Zakia Khattabi, désormais ministre fédérale Ecolo, souligne quant à elle: « Dans les débats institutionnels, il y a une dimension profondément humaine et émotionnelle. Moi, ça me touche de savoir que l’engagement politique se nourrit souvent d’une blessure profonde, même chez Bart De Wever. Je trouve ça bouleversant, vraiment. »

« Que manque-t-il en Belgique pour recréer de l’enthousiasme autour d’un projet commun?, demandent nos confrères de Wilfried. « Je ne préjuge pas du projet qu’on aurait dû mettre en place dans les années 1960 et 1970, mais force est de constater qu’aujourd’hui il n’y a plus qu’un seul vrai projet pour ce pays, c’est celui des nationalistes, répond Zakia Khattabi. Donc c’est à nous de proposer un contre-projet convaincant. Il y a quelques mois, presque tous les observateurs et acteurs politiques semblaient acquis à l’idée d’aller vers le confédéralisme. Mais l’étape raisonnable avant de passer au confédéralisme, ne serait-ce pas d’aller au bout de la logique fédérale? » La ministre écologiste plaide notamment pour une hiérarchie des normes claires, qui donne la primauté au fédéral.

Au passage, dans l’interview, elle réplique à la N-VA et à Theo Francken: « La valeur ajoutée de l’immigration marocaine, elle se trouve dans les mains de mon père, qui a été ouvrier, qui a construit Bruxelles. »

Enfin, Raoul Hedebouw, porte-parole du PTB, souligne: « Mon combat pour l’unité de la Belgique n’est pas désespéré ». La volonté flamande de casser l’Etat repose sur celle de revenir sur les acquis sociaux, souligne-t-il: « Beaucoup de nos acquis sociaux construits depuis plus d’un siècle l’ont été à l’échelle nationale. On ne peut pas nier que les sous-régionalismes, notamment en Flandre, servent à casser ces acquis sociaux. »

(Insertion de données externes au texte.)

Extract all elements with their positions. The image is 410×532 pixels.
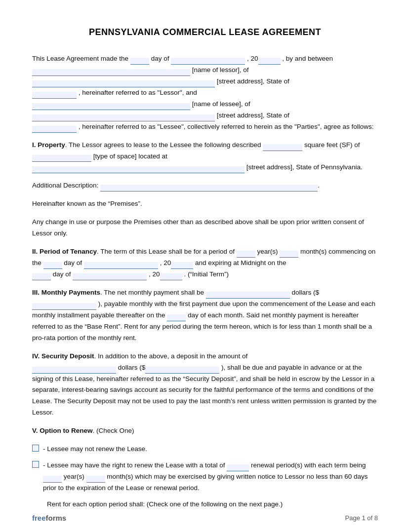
property-address-field[interactable] xyxy=(32,166,245,173)
page-footer: freeforms Page 1 of 8 xyxy=(32,514,378,522)
page-number: Page 1 of 8 xyxy=(345,514,378,522)
commence-year-field[interactable] xyxy=(171,262,193,269)
day-field[interactable] xyxy=(130,58,149,65)
initial-term2-text: . (“Initial Term”) xyxy=(184,270,229,278)
street-address-lessor-text: [street address], State of xyxy=(217,77,289,85)
document-title: PENNSYLVANIA COMMERCIAL LEASE AGREEMENT xyxy=(32,27,378,38)
term-months-field[interactable] xyxy=(280,251,298,258)
day-label: day of xyxy=(64,259,82,266)
section4-text1: . In addition to the above, a deposit in… xyxy=(94,352,248,360)
year-field[interactable] xyxy=(258,58,281,65)
lessee-state-field[interactable] xyxy=(32,126,77,133)
hereinafter-lessor-text: , hereinafter referred to as "Lessor", a… xyxy=(79,89,197,96)
checkbox2[interactable] xyxy=(32,461,39,468)
by-between-text: , by and between xyxy=(282,55,333,62)
section1: I. Property. The Lessor agrees to lease … xyxy=(32,140,378,174)
name-of-lessor-text: [name of lessor], of xyxy=(192,66,249,74)
additional-desc-field[interactable] xyxy=(100,185,318,191)
section1-text1: . The Lessor agrees to lease to the Less… xyxy=(65,141,261,149)
section5: V. Option to Renew. (Check One) xyxy=(32,425,378,437)
sqft-field[interactable] xyxy=(263,144,302,151)
section1-title: I. Property xyxy=(32,141,65,149)
checkbox2-text1: - Lessee may have the right to renew the… xyxy=(43,461,225,469)
expire-year-field[interactable] xyxy=(160,273,182,280)
day2-label: day of xyxy=(53,270,71,278)
expire-day-field[interactable] xyxy=(32,273,51,280)
name-of-lessee-text: [name of lessee], of xyxy=(192,100,250,108)
property-state-text: [street address], State of Pennsylvania. xyxy=(246,163,363,171)
lessor-address-field[interactable] xyxy=(32,80,215,87)
intro-text: This Lease Agreement made the xyxy=(32,55,128,62)
section2-title: II. Period of Tenancy xyxy=(32,248,97,255)
years-label: year(s) xyxy=(257,248,278,255)
checkbox2-content: - Lessee may have the right to renew the… xyxy=(43,460,378,494)
section4-title: IV. Security Deposit xyxy=(32,352,94,360)
lessee-address-field[interactable] xyxy=(32,114,215,121)
space-type-field[interactable] xyxy=(32,155,91,162)
lessor-state-field[interactable] xyxy=(32,92,77,99)
year-prefix: , 20 xyxy=(247,55,258,62)
street-address-lessee-text: [street address], State of xyxy=(217,112,289,119)
deposit-amount-field[interactable] xyxy=(32,367,116,374)
deposit-dollars-label: dollars ($ xyxy=(118,364,146,371)
brand-free: free xyxy=(32,514,46,522)
change-text: Any change in use or purpose the Premise… xyxy=(32,218,364,237)
lessee-name-field[interactable] xyxy=(32,103,190,110)
additional-desc-section: Additional Description: . xyxy=(32,180,378,191)
commence-month-field[interactable] xyxy=(84,262,158,269)
located-at-text: [type of space] located at xyxy=(93,152,167,160)
hereinafter-lessee-text: , hereinafter referred to as "Lessee", c… xyxy=(79,123,374,130)
dollars-label: dollars ($ xyxy=(291,289,319,296)
checkbox1[interactable] xyxy=(32,445,39,452)
rent-option-text: Rent for each option period shall: (Chec… xyxy=(47,500,283,508)
day-of-text: day of xyxy=(151,55,169,62)
section5-title: V. Option to Renew xyxy=(32,427,93,434)
date-field[interactable] xyxy=(171,58,245,65)
change-section: Any change in use or purpose the Premise… xyxy=(32,217,378,239)
brand-forms: forms xyxy=(46,514,67,522)
rent-option-section: Rent for each option period shall: (Chec… xyxy=(47,499,378,510)
commence-day-field[interactable] xyxy=(43,262,62,269)
checkbox2-year-text: year(s) xyxy=(64,473,84,480)
section2-text: . The term of this Lease shall be for a … xyxy=(97,248,235,255)
checkbox2-renewal-text: renewal period(s) with each term being xyxy=(251,461,366,469)
checkbox1-item: - Lessee may not renew the Lease. xyxy=(32,444,378,455)
monthly-dollar-field[interactable] xyxy=(32,303,96,310)
initial-term-year: , 20 xyxy=(149,270,160,278)
deposit-dollar-field[interactable] xyxy=(145,367,219,374)
sqft-label: square feet (SF) of xyxy=(304,141,360,149)
premises-section: Hereinafter known as the “Premises”. xyxy=(32,198,378,210)
lessor-name-field[interactable] xyxy=(32,69,190,76)
and-expiring-text: , 20 xyxy=(160,259,171,266)
expire-month-field[interactable] xyxy=(73,273,147,280)
document-page: PENNSYLVANIA COMMERCIAL LEASE AGREEMENT … xyxy=(0,0,410,532)
checkbox1-text: - Lessee may not renew the Lease. xyxy=(43,444,147,455)
monthly-amount-field[interactable] xyxy=(206,292,290,299)
section3: III. Monthly Payments. The net monthly p… xyxy=(32,287,378,344)
renewal-years-field[interactable] xyxy=(43,476,62,483)
section5-check-one: . (Check One) xyxy=(93,427,134,434)
checkbox2-item: - Lessee may have the right to renew the… xyxy=(32,460,378,494)
installment-day-field[interactable] xyxy=(167,314,186,321)
section3-title: III. Monthly Payments xyxy=(32,289,100,296)
section4: IV. Security Deposit. In addition to the… xyxy=(32,351,378,419)
add-desc-label: Additional Description: xyxy=(32,182,98,189)
renewal-periods-field[interactable] xyxy=(227,464,249,471)
renewal-months-field[interactable] xyxy=(86,476,105,483)
intro-section: This Lease Agreement made the day of , 2… xyxy=(32,53,378,133)
premises-text: Hereinafter known as the “Premises”. xyxy=(32,200,142,207)
brand-logo: freeforms xyxy=(32,514,66,522)
section3-text1: . The net monthly payment shall be xyxy=(100,289,204,296)
section2: II. Period of Tenancy. The term of this … xyxy=(32,246,378,280)
expiring-text: and expiring at Midnight on the xyxy=(195,259,287,266)
term-years-field[interactable] xyxy=(237,251,255,258)
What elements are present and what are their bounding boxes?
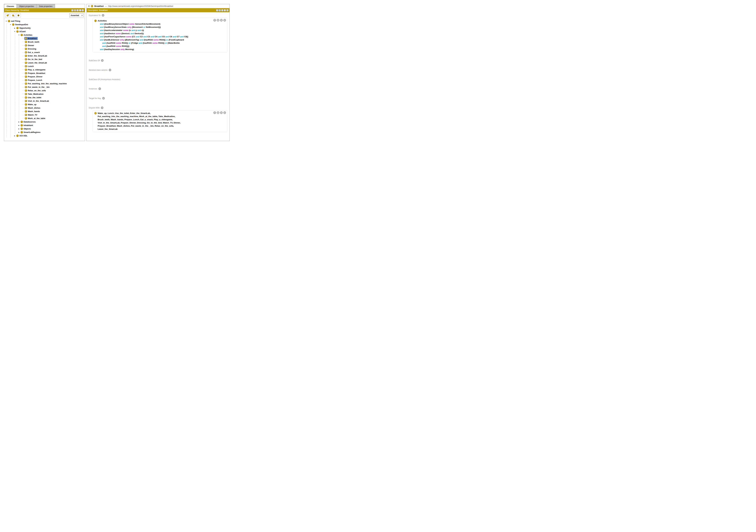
tree-node-ucaml[interactable]: ▼UCaml <box>5 30 84 33</box>
tab-object-properties[interactable]: Object properties <box>16 4 37 8</box>
hierarchy-type-dropdown[interactable]: Asserted ▾ <box>69 13 84 17</box>
tree-node-visit-in-the-smartlab[interactable]: ≡Visit_in_the_SmartLab <box>5 99 84 103</box>
tree-node-lunch[interactable]: ≡Lunch <box>5 64 84 68</box>
tree-indent-guide <box>14 71 18 75</box>
tree-node-eat-a-snack[interactable]: ≡Eat_a_snack <box>5 51 84 54</box>
panel-split-horizontal-button[interactable]: = <box>221 9 223 11</box>
add-disjoint-with-button[interactable]: + <box>101 107 103 109</box>
tree-connector <box>22 71 24 75</box>
tree-node-datasources[interactable]: ▶DataSources <box>5 120 84 124</box>
add-equivalent-to-button[interactable]: + <box>102 14 104 17</box>
tree-node-prepare-dinner[interactable]: ≡Prepare_Dinner <box>5 75 84 78</box>
tree-node-semimputont[interactable]: ▼SemImputOnt <box>5 23 84 26</box>
equivalent-class-icon: ≡ <box>25 79 27 81</box>
panel-float-button[interactable]: ▪ <box>79 9 81 11</box>
annotate-axiom-button[interactable]: @ <box>217 19 219 22</box>
panel-close-button[interactable]: × <box>226 9 229 11</box>
tree-node-uci-adl[interactable]: ▶UCI-ADL <box>5 134 84 138</box>
tree-node-enter-the-smartlab[interactable]: ≡Enter_the_SmartLab <box>5 54 84 58</box>
collapse-arrow-icon[interactable]: ▼ <box>9 23 12 26</box>
collapse-arrow-icon[interactable]: ▼ <box>14 30 16 33</box>
tree-node-dressing[interactable]: ≡Dressing <box>5 47 84 51</box>
tab-data-properties[interactable]: Data properties <box>37 4 55 8</box>
tree-node-work-at-the-table[interactable]: ≡Work_at_the_table <box>5 116 84 120</box>
tree-indent-guide <box>5 120 9 124</box>
section-label: Disjoint With <box>89 107 100 109</box>
section-header: Disjoint With+ <box>89 107 228 109</box>
add-target-for-key-button[interactable]: + <box>102 97 105 100</box>
edit-axiom-button[interactable]: o <box>223 19 226 22</box>
tree-node-objects[interactable]: ▶Objects <box>5 127 84 131</box>
menu-icon[interactable]: ≡ <box>88 5 90 7</box>
panel-split-vertical-button[interactable]: ‖ <box>219 9 221 11</box>
tree-node-watch-tv[interactable]: ≡Watch_TV <box>5 113 84 116</box>
section-header: Instances+ <box>89 88 228 90</box>
tree-node-activities[interactable]: ▼Activities <box>5 33 84 37</box>
add-subclass-button[interactable]: + <box>5 13 10 17</box>
panel-help-button[interactable]: ? <box>71 9 73 11</box>
tree-node-wash-dishes[interactable]: ≡Wash_dishes <box>5 106 84 110</box>
panel-float-button[interactable]: ▪ <box>224 9 226 11</box>
delete-axiom-button[interactable]: ✕ <box>220 111 223 114</box>
explain-axiom-button[interactable]: ? <box>213 19 216 22</box>
tree-node-dinner[interactable]: ≡Dinner <box>5 44 84 47</box>
keyword-and-or: and <box>173 36 176 38</box>
expand-arrow-icon[interactable]: ▶ <box>14 134 16 138</box>
edit-axiom-button[interactable]: o <box>223 111 226 114</box>
section-subclass-of-anonymous-ancestor: SubClass Of (Anonymous Ancestor) <box>89 78 228 81</box>
tree-indent-guide <box>18 110 22 113</box>
panel-close-button[interactable]: × <box>82 9 84 11</box>
tree-node-leave-the-smarlab[interactable]: ≡Leave_the_SmarLab <box>5 61 84 64</box>
delete-class-button[interactable]: ✕ <box>16 13 21 17</box>
panel-split-vertical-button[interactable]: ‖ <box>74 9 76 11</box>
expand-arrow-icon[interactable]: ▶ <box>14 26 16 30</box>
tree-connector <box>22 78 24 82</box>
collapse-arrow-icon[interactable]: ▼ <box>5 19 8 23</box>
add-sibling-class-button[interactable]: + <box>11 13 15 17</box>
axiom-row[interactable]: Activitiesand ((hasBinarySensorObject so… <box>93 18 228 52</box>
tree-node-wash-hands[interactable]: ≡Wash_hands <box>5 110 84 113</box>
tree-indent-guide <box>5 110 9 113</box>
keyword-and-or: and <box>140 39 143 41</box>
axiom-row[interactable]: ≡Wake_up, Lunch, Use_the_toilet, Enter_t… <box>93 110 228 132</box>
collapse-arrow-icon[interactable]: ▼ <box>18 33 20 37</box>
add-general-class-axioms-button[interactable]: + <box>109 69 111 71</box>
tree-node-brush-teeth[interactable]: ≡Brush_teeth <box>5 40 84 44</box>
panel-help-button[interactable]: ? <box>216 9 218 11</box>
tree-node-put-waste-in-the-bin[interactable]: ≡Put_waste_in_the__bin <box>5 85 84 89</box>
panel-split-horizontal-button[interactable]: = <box>76 9 79 11</box>
tree-node-owl-thing[interactable]: ▼owl:Thing <box>5 19 84 23</box>
tree-node-opportunity[interactable]: ▶Opportunity <box>5 26 84 30</box>
expand-arrow-icon[interactable]: ▶ <box>18 127 20 131</box>
tree-node-wake-up[interactable]: ≡Wake_up <box>5 103 84 106</box>
add-subclass-of-button[interactable]: + <box>101 59 104 62</box>
tree-node-play-a-videogame[interactable]: ≡Play_a_videogame <box>5 68 84 71</box>
tree-node-prepare-lunch[interactable]: ≡Prepare_Lunch <box>5 78 84 82</box>
add-instances-button[interactable]: + <box>98 88 101 90</box>
tree-node-prepare-breakfast[interactable]: ≡Prepare_Breakfast <box>5 71 84 75</box>
tree-indent-guide <box>14 37 18 40</box>
tree-node-use-the-toilet[interactable]: ≡Use_the_toilet <box>5 96 84 99</box>
class-expression-text: Activities <box>98 20 107 22</box>
tree-node-put-washing-into-the-washing-machine[interactable]: ≡Put_washing_into_the_washing_machine <box>5 82 84 85</box>
tree-connector <box>22 58 24 61</box>
tree-indent-guide <box>14 131 18 134</box>
delete-axiom-button[interactable]: ✕ <box>220 19 223 22</box>
tree-node-content: ≡Put_waste_in_the__bin <box>24 86 50 89</box>
explain-axiom-button[interactable]: ? <box>213 111 216 114</box>
tree-node-label: SmartLabRegions <box>24 131 40 133</box>
tree-node-relax-on-the-sofa[interactable]: ≡Relax_on_the_sofa <box>5 89 84 92</box>
tree-node-inhabitant[interactable]: ▶Inhabitant <box>5 124 84 127</box>
equivalent-class-icon: ≡ <box>25 68 27 71</box>
tree-node-go-to-the-bed[interactable]: ≡Go_to_the_bed <box>5 58 84 61</box>
expand-arrow-icon[interactable]: ▶ <box>18 131 20 134</box>
tree-node-smartlabregions[interactable]: ▶SmartLabRegions <box>5 131 84 134</box>
tab-classes[interactable]: Classes <box>4 4 17 8</box>
tree-connector <box>22 85 24 89</box>
tree-node-breakfast[interactable]: ≡Breakfast <box>5 37 84 40</box>
expand-arrow-icon[interactable]: ▶ <box>18 120 20 124</box>
tree-node-take-medication[interactable]: ≡Take_Medication <box>5 92 84 96</box>
annotate-axiom-button[interactable]: @ <box>217 111 219 114</box>
tree-indent-guide <box>18 89 22 92</box>
expand-arrow-icon[interactable]: ▶ <box>18 124 20 127</box>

Les « deux démocratie » évoquées par Bart De Wever? « Moi, ce que je vois, c’est qu’il y a énormément de points communs entre Wallons, Bruxellois et Flamands dans le ressenti par rapport à la crise, dans la volonté d’instaurer un impôt sur la fortune, dans l’attachement à la sécurité sociale. » Un combat désespéré? « Il n’y a pas de fatalité », plaide-t-il.

D’ici 2030, année du deux centième anniversaire de l’indépendance belge, le combat entre ces visions antagonistes risque d’être âpre.